Text des Beitrags | Impfung gegen Gebärmutterhalskrebs Werden Risiken systematisch verschwiegen?

Es geht um eine Impfung, die vor krebsauslösenden Viren schützt und dabei ohne schwere Nebenwirkungen funktionieren soll.

Zunächst wurde die Impfung gegen Humane Papillomviren, die sogenannte HPV-Impfung vor allem für Mädchen empfohlen, um Gebärmutterhalskrebs zu verhindern.

Seit diesem Jahr gibt es auch für Jungs eine Impfempfehlung, zum Schutz gegen Anal- und Peniskrebs.

Doch ist diese HPV-Impfung wirklich so unbedenklich wie es beispielsweise die Bundeszentrale für gesundheitliche Aufklärung darstellt oder werden Nebenwirkungen sozusagen unter den Teppich gekehrt?

Monika Anthes und Manuela Dursun sind der Frage nachgegangen.

Bericht

Ein kleiner Pieks - mit großer Wirkung.
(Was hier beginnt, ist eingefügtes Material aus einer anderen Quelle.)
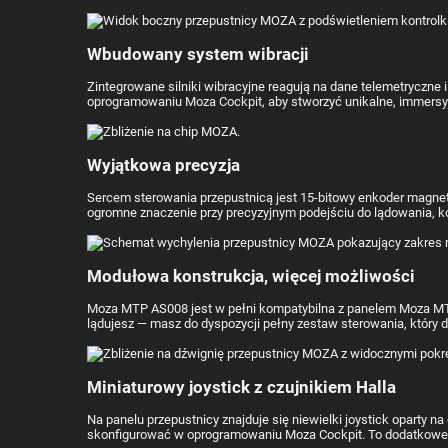
Wbudowany system wibracji
Zintegrowane silniki wibracyjne reagują na dane telemetryczn
oprogramowaniu Moza Cockpit, aby stworzyć unikalne, immersyjne
Wyjątkowa precyzja
Sercem sterowania przepustnicą jest 15-bitowy enkoder magnet
ogromne znaczenie przy precyzyjnym podejściu do lądowania, ko
Modułowa konstrukcja, więcej możliwości
Moza MTP AS008 jest w pełni kompatybilna z panelem Moza MTLP 
lądujesz — masz do dyspozycji pełny zestaw sterowania, który d
Miniaturowy joystick z czujnikiem Halla
Na panelu przepustnicy znajduje się niewielki joystick oparty na
skonfigurować w oprogramowaniu Moza Cockpit. To dodatkowe nar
Die HPV-Impfung soll vor Krebs schützen und das ganz ohne schlimme Nebenwirkungen.

Das jedenfalls verspricht die Bundeszentrale für gesundheitliche Aufklärung - auch in ihrer Elternbroschüre: "Die HPV-Impfung sei sicher. Schwere Nebenwirkungen wurden (…) weltweit nicht beobachtet."

Darauf haben sich auch diese Mutter und ihre Tochter verlassen. Das Mädchen möchte lieber nicht erkannt werden, deshalb nennen wir sie Anna. Schon kurz nach der Spritze ging es Anna sehr schlecht, erzählen sie uns:

Annas Mutter

Annas Mutter

O-Ton, Annas Mutter:

"Sie konnte einfach auch gar nicht mehr richtig aufstehen, ihr war es ganz schwindlig, hatte ganz starkes Herzrasen. Also ich habe sie eigentlich gar nicht mehr wiedererkannt."

Wochenlang liegt sie im Bett. Inzwischen sind drei Monate vergangen. Anna geht wieder in die Schule. Doch noch immer fühlt sie sich schlecht.

O-Ton, Anna:

"Ich habe immer noch Rückenschmerzen und auch zwischendrin noch Kopfschmerzen. Dadurch nehme ich halt Schmerztabletten. Und oft ist es so, dass ich in der Schule mich dann auch nicht richtig konzentrieren kann."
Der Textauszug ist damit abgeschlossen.